Your post has a sad undertone, one that it feels like you are trying to apply to OP in order to justify not achieving the heights others have. Some people are insanely good at things. Most people are barely good at anything. Don't think of OP as a bastion of despair, reframe the project as an achievement and I believe you will feel better.

I don't think what I've done for the last three and a half years has made me happier than working on a big project would have, and I have much less to show for it.

I'm not feeling less discouraged.

Well, now you have a data point. Will you use this reflection to shape the next three and a half years?
I honestly don't know what you're suggesting. A data point isn't motivation, and there is no real way to convert it. This isn't something that can be resolved by making a decision.

It's not that I worked on the wrong project, it's that most months I worked on no project.

I feel like that's pretty normal but it's still bad. I could be just as happy and make more nice things.

What I'm saying, or more appropriately asking, is whether your impression with the OP's project is inspiring you to change your actions in the future towards being impressed with yourself in similar ways.

> It's not that I worked on the wrong project, it's that most months I worked on no project.

Will you start working on projects in future months?

> What I'm saying, or more appropriately asking, is whether your impression with the OP's project is inspiring you to change your actions in the future towards being impressed with yourself in similar ways.

It doesn't seem to be.

So if I take your advice and imagine what I could accomplish... that just makes the feelings of discouragement worse.

You listed two things to keep in mind. For me the first one actively makes the negative feelings worse and the second one doesn't really apply.

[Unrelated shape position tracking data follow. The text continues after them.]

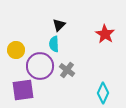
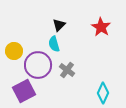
red star: moved 4 px left, 7 px up
cyan semicircle: rotated 14 degrees counterclockwise
yellow circle: moved 2 px left, 1 px down
purple circle: moved 2 px left, 1 px up
purple square: moved 1 px right, 1 px down; rotated 20 degrees counterclockwise
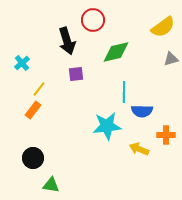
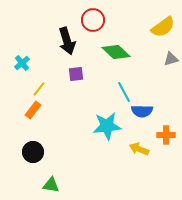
green diamond: rotated 56 degrees clockwise
cyan line: rotated 30 degrees counterclockwise
black circle: moved 6 px up
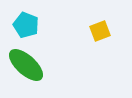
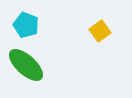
yellow square: rotated 15 degrees counterclockwise
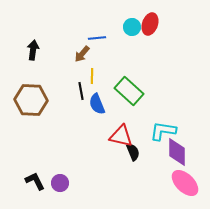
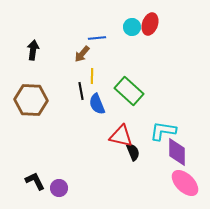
purple circle: moved 1 px left, 5 px down
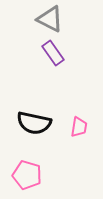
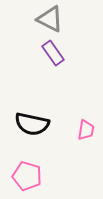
black semicircle: moved 2 px left, 1 px down
pink trapezoid: moved 7 px right, 3 px down
pink pentagon: moved 1 px down
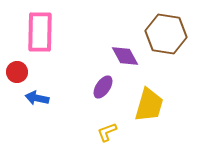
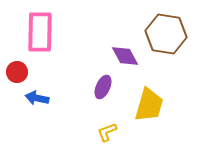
purple ellipse: rotated 10 degrees counterclockwise
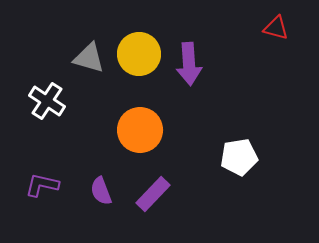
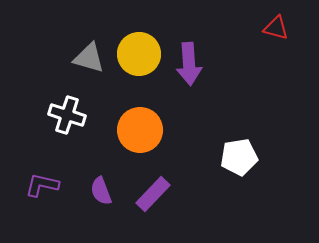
white cross: moved 20 px right, 14 px down; rotated 15 degrees counterclockwise
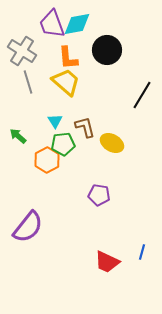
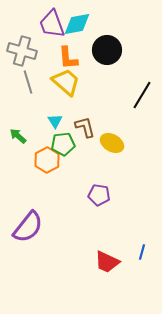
gray cross: rotated 16 degrees counterclockwise
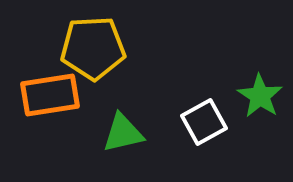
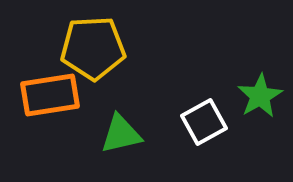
green star: rotated 9 degrees clockwise
green triangle: moved 2 px left, 1 px down
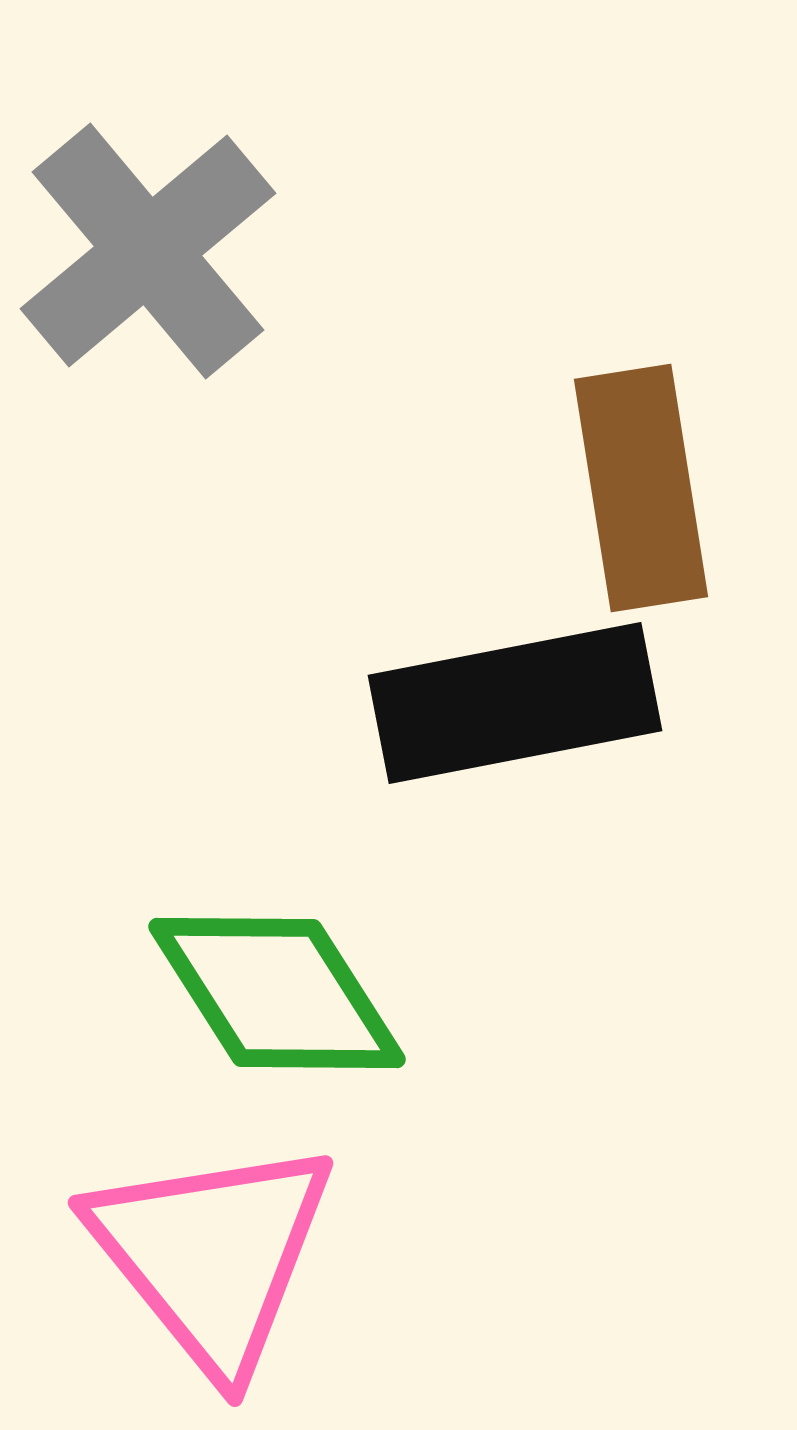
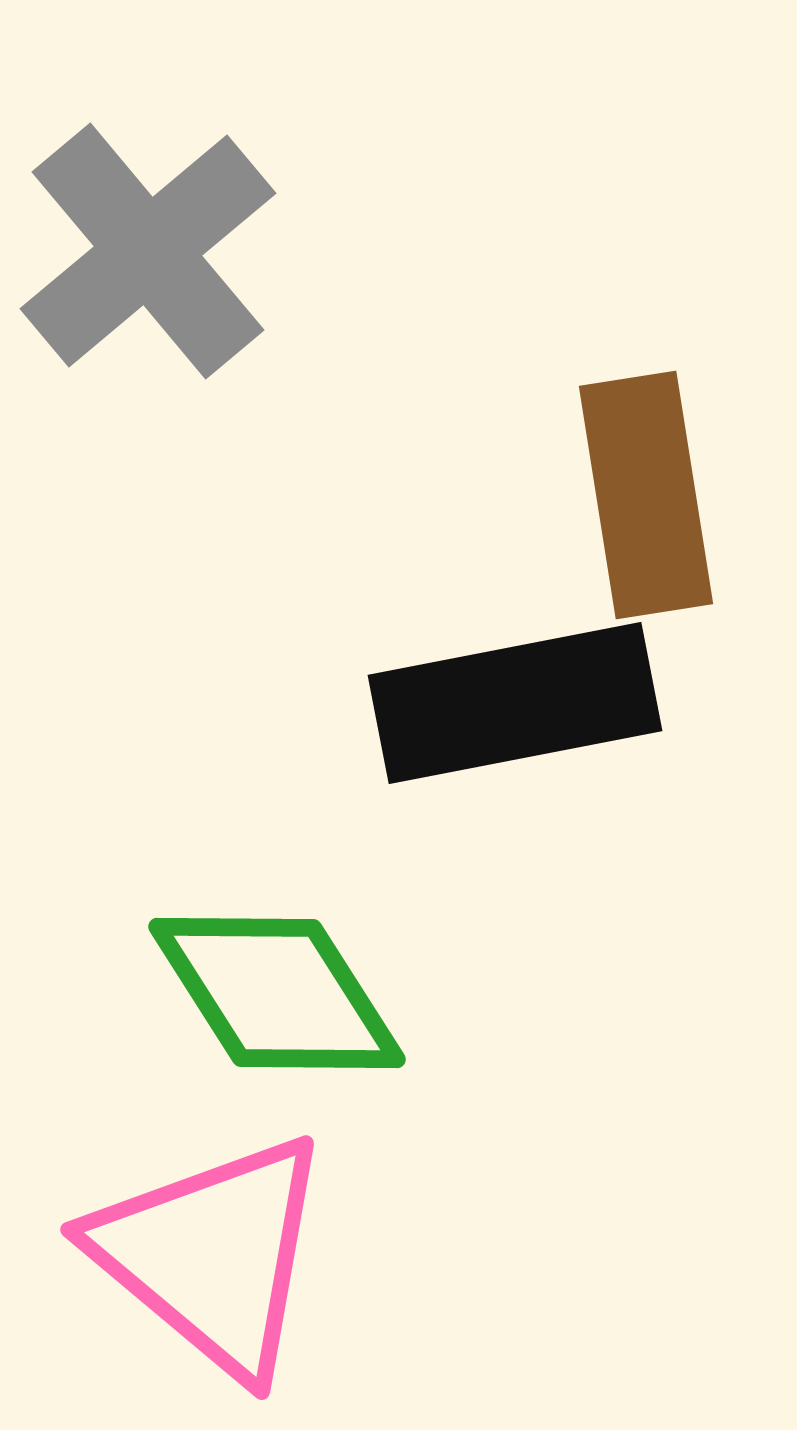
brown rectangle: moved 5 px right, 7 px down
pink triangle: rotated 11 degrees counterclockwise
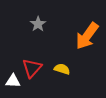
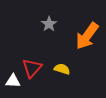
gray star: moved 11 px right
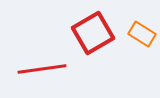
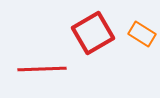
red line: rotated 6 degrees clockwise
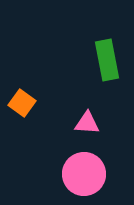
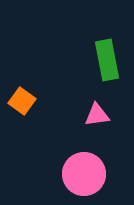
orange square: moved 2 px up
pink triangle: moved 10 px right, 8 px up; rotated 12 degrees counterclockwise
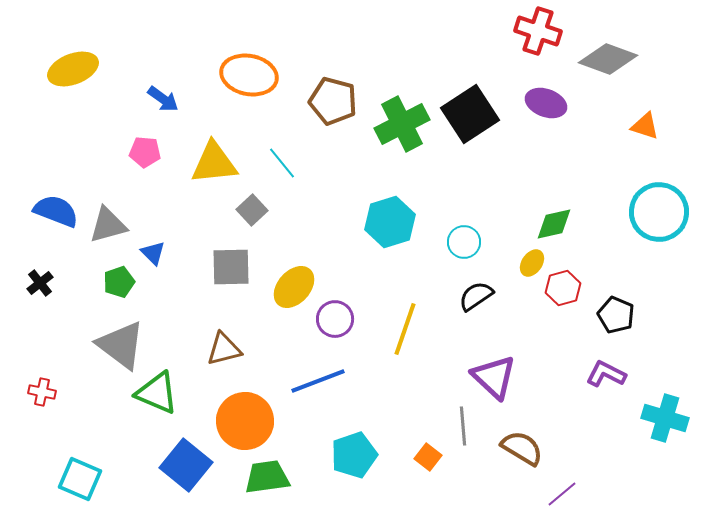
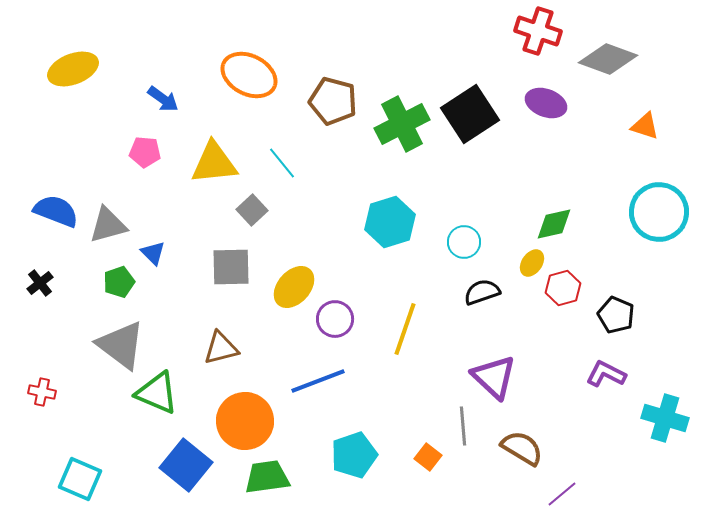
orange ellipse at (249, 75): rotated 16 degrees clockwise
black semicircle at (476, 296): moved 6 px right, 4 px up; rotated 15 degrees clockwise
brown triangle at (224, 349): moved 3 px left, 1 px up
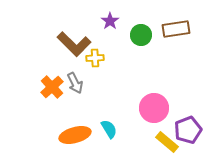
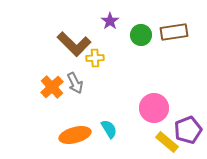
brown rectangle: moved 2 px left, 3 px down
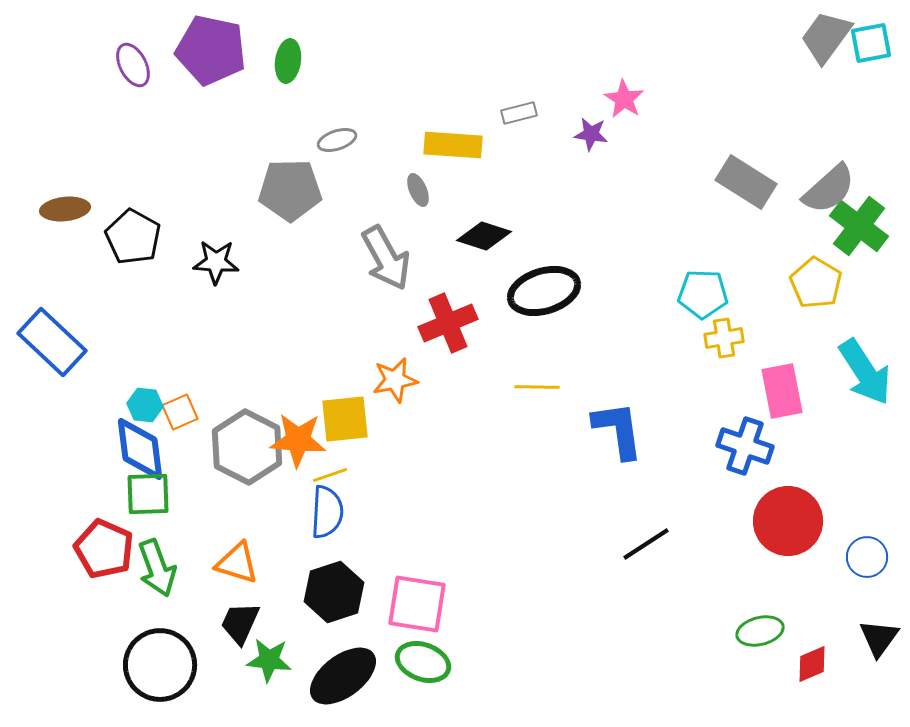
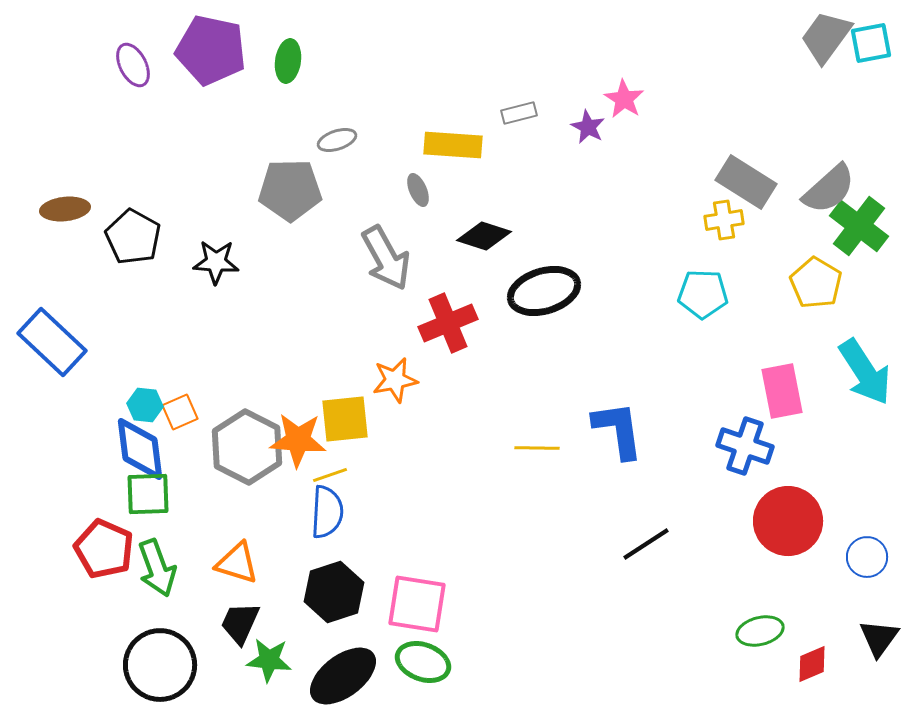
purple star at (591, 134): moved 3 px left, 7 px up; rotated 20 degrees clockwise
yellow cross at (724, 338): moved 118 px up
yellow line at (537, 387): moved 61 px down
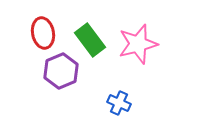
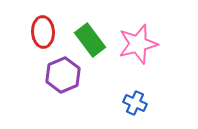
red ellipse: moved 1 px up; rotated 8 degrees clockwise
purple hexagon: moved 2 px right, 4 px down
blue cross: moved 16 px right
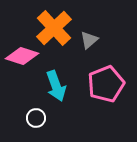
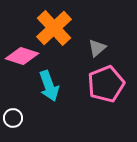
gray triangle: moved 8 px right, 8 px down
cyan arrow: moved 7 px left
white circle: moved 23 px left
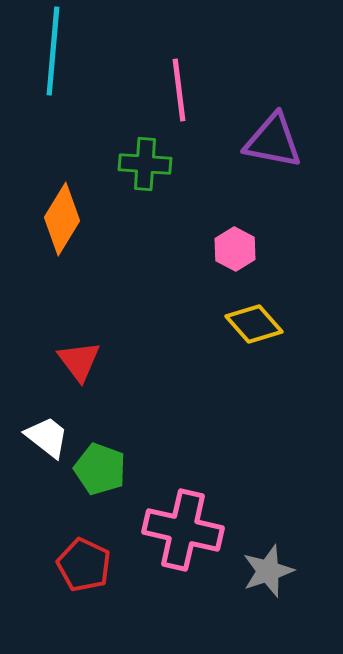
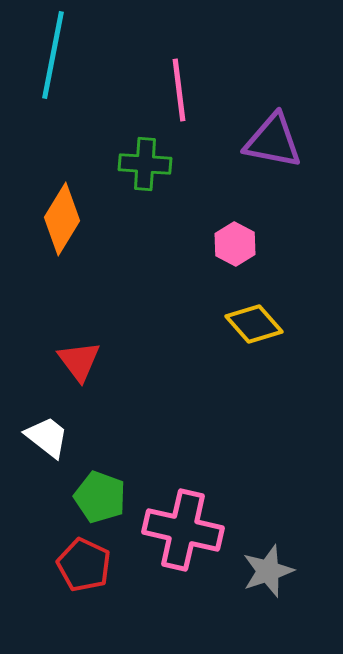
cyan line: moved 4 px down; rotated 6 degrees clockwise
pink hexagon: moved 5 px up
green pentagon: moved 28 px down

> So if I take your advice and imagine what I could accomplish... that just makes the feelings of discouragement worse.

That's a good point, and I didn't take a healthy perspective on it. Imagining what we can accomplish in a long span of time can be distressing. The road ahead always appears longer than the road behind; that's why it's so easy to look at the accomplishments of others with awe and then look towards our own intentions and feel anxiety.

A better approach is to not imagine what we could accomplish in three and a half years, and instead just dedicate the next three and a half years to doing the things that make us happy and pleased with what we're building. Projecting our intentions can be daunting, but taking one day to do a bit of code or design is not a big step. And doing it again the next day is no bigger a step. Taking it each day at a time, and taking care to enjoy each of those days at a time, is key to keeping our motivations high. And then some day we look back and realize just how long we've been crafting our craft, and how far it's come. But it all starts with one day's work.